■ **MATERIAL PROVIDED**:
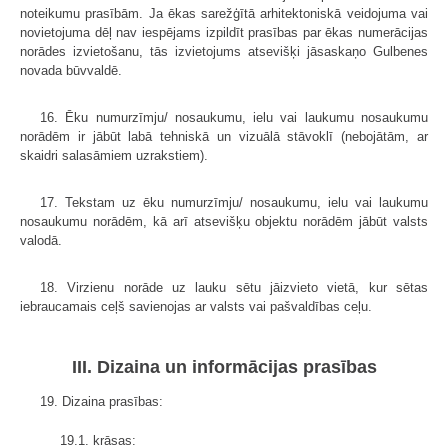
noteikumu prasībām. Ja ēkas sarežģītā arhitektoniskā veidojuma vai
novietojuma dēļ nav iespējams izpildīt prasības par ēkas numerācijas
norādes izvietošanu, tās izvietojums atsevišķi jāsaskaņo Gulbenes
novada būvvaldē.
16. Ēku numurzīmju/ nosaukumu, ielu vai laukumu nosaukumu
norādēm ir jābūt labā tehniskā un vizuālā stāvoklī (nebojātām, ar
skaidri salasāmiem uzrakstiem).
17. Tekstam uz ēku numurzīmju/ nosaukumu, ielu vai laukumu
nosaukumu norādēm, kā arī atsevišķu objektu norādēm jābūt valsts
valodā.
18. Virzienu norāde uz lauku sētu jāizvieto vietā, kur sētas
iebraucamais ceļš savienojas ar valsts vai pašvaldības ceļu.
III. Dizaina un informācijas prasības
19. Dizaina prasības:
19.1. krāsas:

■ **WORK TASK**: The records above must be retyped exactly. Please omit the pictures.

■ **ANSWER**:
noteikumu prasībām. Ja ēkas sarežģītā arhitektoniskā veidojuma vai
novietojuma dēļ nav iespējams izpildīt prasības par ēkas numerācijas
norādes izvietošanu, tās izvietojums atsevišķi jāsaskaņo Gulbenes
novada būvvaldē.
16. Ēku numurzīmju/ nosaukumu, ielu vai laukumu nosaukumu
norādēm ir jābūt labā tehniskā un vizuālā stāvoklī (nebojātām, ar
skaidri salasāmiem uzrakstiem).
17. Tekstam uz ēku numurzīmju/ nosaukumu, ielu vai laukumu
nosaukumu norādēm, kā arī atsevišķu objektu norādēm jābūt valsts
valodā.
18. Virzienu norāde uz lauku sētu jāizvieto vietā, kur sētas
iebraucamais ceļš savienojas ar valsts vai pašvaldības ceļu.
III. Dizaina un informācijas prasības
19. Dizaina prasības:
19.1. krāsas:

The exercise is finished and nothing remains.